Prayer is another powerful response to world tragedies, and while we may feel helpless to do anything about the events, modeling a prayerful attitude will help children.

Sharon Jaynes, author of “Praying for Your Child from Head to Toe,” encourages parents to pray for their children along with praying for those suffering around the world.

“Even though they’re seeing atrocities on the television, they’re hearing parents talk about what’s going on,” Jaynes told CBN News. “Praying for calmness over our children, and praying that they will not be worried, but trust in the sovereignty of God in their own lives.”

She emphasized that parents should pray scripture over and with their children. Verses like Deuteronomy 31:8, Psalm 23 and Psalm 34:4 all talk about trusting God even through difficult situations.

To limit kids’ exposure to the graphic content from the war in Israel spreading across social media, some schools are suggesting parents remove their kids’ access to social media.

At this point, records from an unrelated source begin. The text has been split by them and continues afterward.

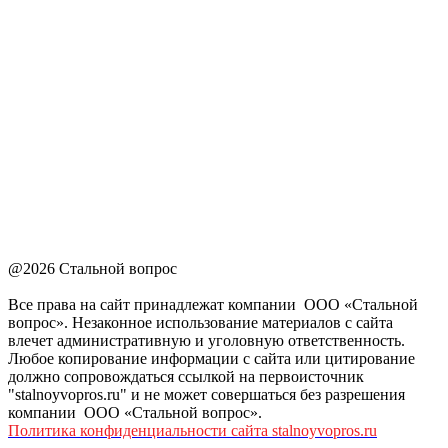
@2026 Стальной вопрос
Все права на сайт принадлежат компании ООО «Стальной
вопрос». Незаконное использование материалов с сайта
влечет административную и уголовную ответственность.
Любое копирование информации с сайта или цитирование
должно сопровождаться ссылкой на первоисточник
"stalnoyvopros.ru" и не может совершаться без разрешения
компании ООО «Стальной вопрос».
Политика конфиденциальности сайта stalnoyvopros.ru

Movieguide® previously reported:

As the war in Israel continues, American and Israeli schools are urging parents to have their kids delete TikTok and Instagram as Hamas, a terrorist organization, is threatening to upload graphic and disturbing videos.

It is common that “videos showing pleas, violence and even killings are a common tactic by terrorist groups that take hostages. Israel says about 150 people are being held hostage, including women, children and the elderly. Hamas has warned that it would execute hostages in response to strikes in Gaza,” Times of Israel wrote.

Forbes reported that one school sent a message to parents: “Dear Parents: We have been notified that soon there will be videos of the hostages begging for their lives. Please delete TikTok from your children’s phones. We cannot allow our children to see them.”

“It’s hard for us, it’s impossible for us, to digest all of the content displayed on various social networks,” the message continued.